The Brass House is one of the first projects to be revealed by the new firm. A radical reconstruction of an early Victorian mid-terrace house in west London, Szczepaniak Astridge’s involvement included digging out a new basement and building a rear extension, as well as a complete refurbishment throughout. “The clients loved the colour of brass, so it became a theme,” Astridge explains from their Soho studio. “They also had a strong cultural connection to cooking – hence the brass kitchen became a focal point.” Working closely with regular collaborators Bulthaup, the architects explored the potential of using brass. “It was the first time Bulthaup had ever worked with the finish,” Astridge reveals. ‘In the end, they built the kitchen then sprayed the units with liquid brass. It created an amazingly rich depth and texture.” Depending on the viewing angle, the units reflect light in subtly different ways, giving the kitchen a shimmering quality.
Once the kitchen was built, the units were sprayed with liquid brass. It created an amazingly rich depth and texture
The material theme is continued throughout the upper floors. The linking staircase, for example, is built from folded mild steel but also given the brass spray treatment. All lighting fixtures, sockets and switches are also made of brass, while the yellow sofa upholstery helps bring out the alloy’s colouring. Lights are by Michael Anastassiades, while the taps used throughout are from VOLA’s custom brass range, with brass strips ringing the doorways. Astridge Szczepaniak emphasise a consistency of finish and details – the same hinges and fixings, for example, are used in every door.
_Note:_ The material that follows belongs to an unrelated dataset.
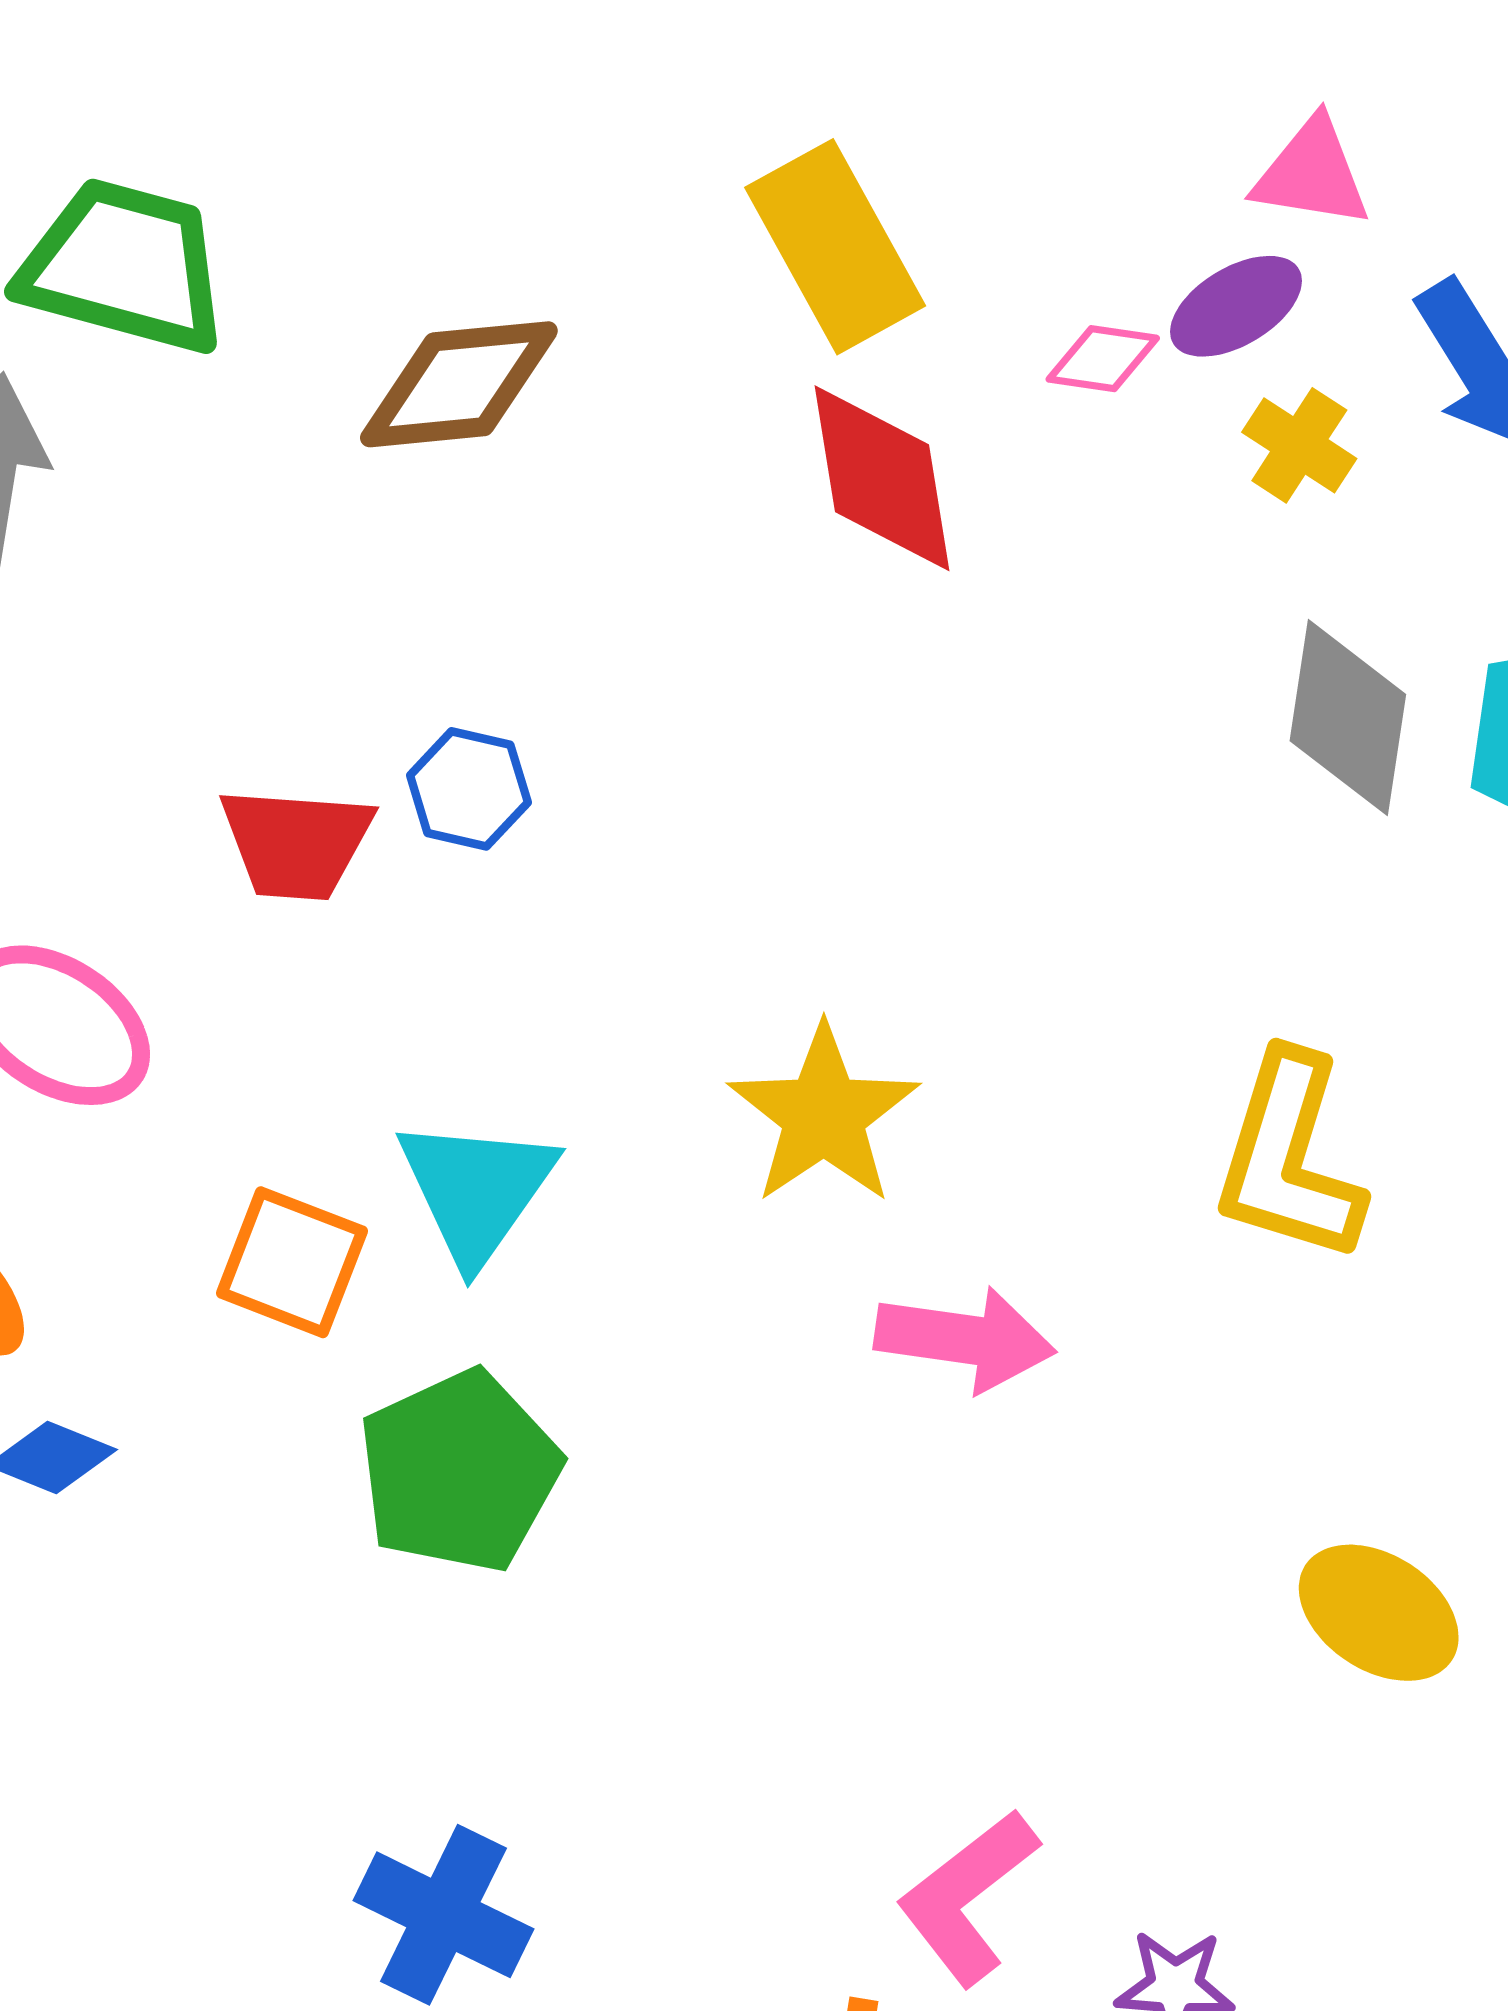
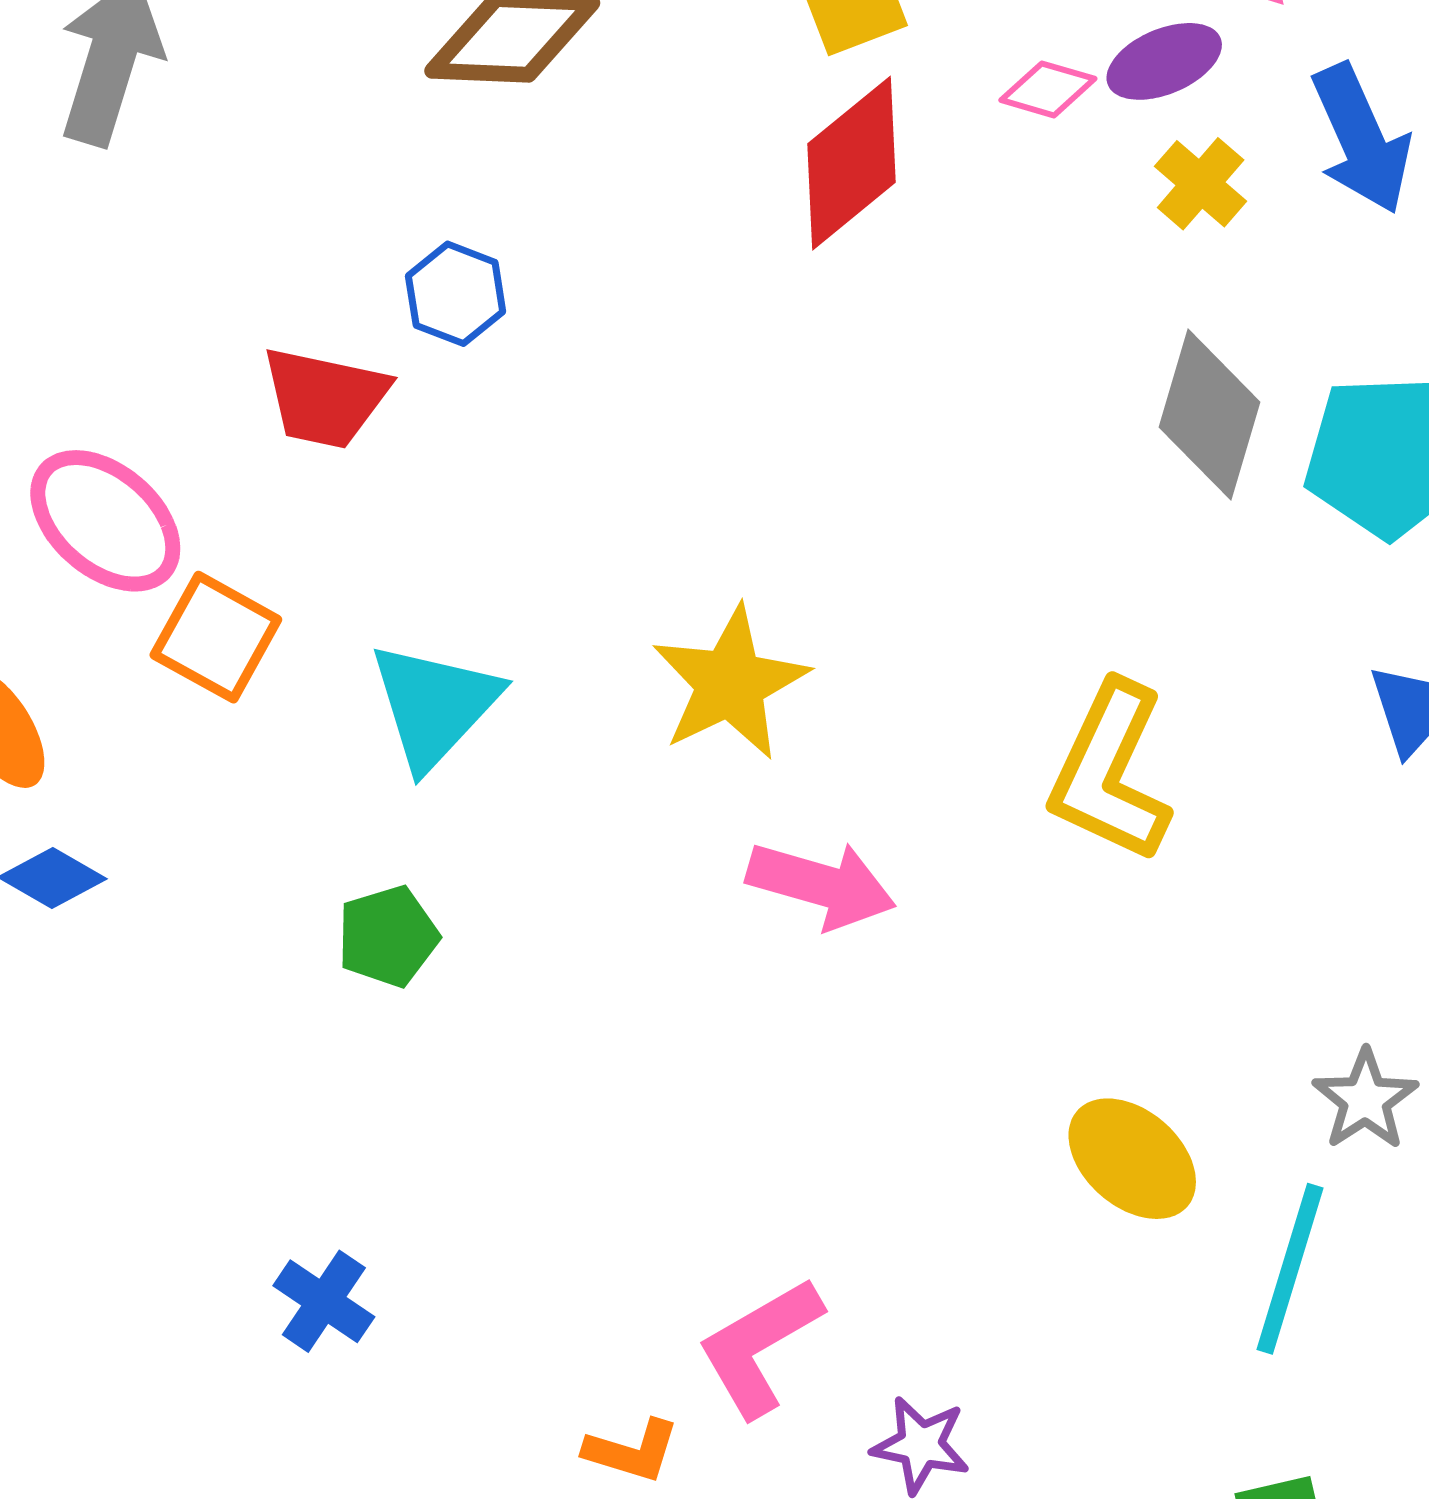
red diamond: (882, 478) -> (851, 163), turned 52
blue hexagon: (469, 789) -> (456, 294), moved
orange square: (292, 1262) -> (216, 637), moved
green pentagon: (459, 1472) -> (388, 936), size x0.6
blue cross: (443, 1915) -> (324, 1301), size x0.7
The highest floor is home to the master suite, planned around the activities of sleeping, bathing and dressing. The bed itself is treated as a secluded sleeping space, with the larger area at the front of the house given over to a suite of activities that pivot around a central top-lit WC pod. “It’s basically divided along the lines of the fact that you need 30% of the space for sleeping and 70% for everything else,” explains Astridge. “There’s a bath area, dressing room space, washing area and large wardrobe.” The flashes of brass are offset by rich natural materials like dark wood and brick, as well as polished concrete and parquet flooring. Space for planting is accommodated in the bathroom, further helping soften the edges of each room.
The new basement is given a distinctly different material treatment. There’s a small self-contained flat, as well as a family activity area complete with boxing punchbag. The folding metal stairs that lead down to it are sparse and minimal, in keeping with the moodier theme. This is an area designed for flexibility and changing uses as the family grows. Outside, exterior finishes were limited by planning concerns, but the new rear extension has rigorously simple cladding formed from vertical matte black metal trays which are hung from the structure. Crittall windows are used throughout, whether as internal divisions in the shower area or for the large openings to the garden. A final touch is the glazed “box” that projects out from the kitchen extension; it serves as a compact reading snug, cantilevered out above one of the two lightwells that bring sunlight down into the new basement.
At 320 sqm, this is a generously sized house, with a modulation of light and materials that creates a subtle transition between the different living spaces. Szczepaniak Astridge’s bespoke approach is evident throughout, as is the experienced interaction between architect and craftsperson that is crucial to achieving so many of these details. The newly-founded studio hopes to take these skills to another level, fusing Astridge’s experience in craftsmanship and the domestic realm with Szczepaniak’s more commercial and retail experience. Ongoing projects include a chain of high-end barbershops in the Middle East, shortly to expand to New York, and a regular commission for L’Occitante’s windows along Regent Street, which offers a chance to flex a more playful, installation-based approach.
There are other houses in the works, and the studio has no problem with staying small and engaging its network of close collaborators as required. “We really enjoy working together,” Astridge says. “We want to share the joy – and pain.” That will include an emphasis on craft and careful detailing, a shared obsession that runs through all their previous work. While bigger jobs may offer a chance to distil the essence of a brand into a space, private residences like the Brass House offer a chance to push the boundaries of bespoke design.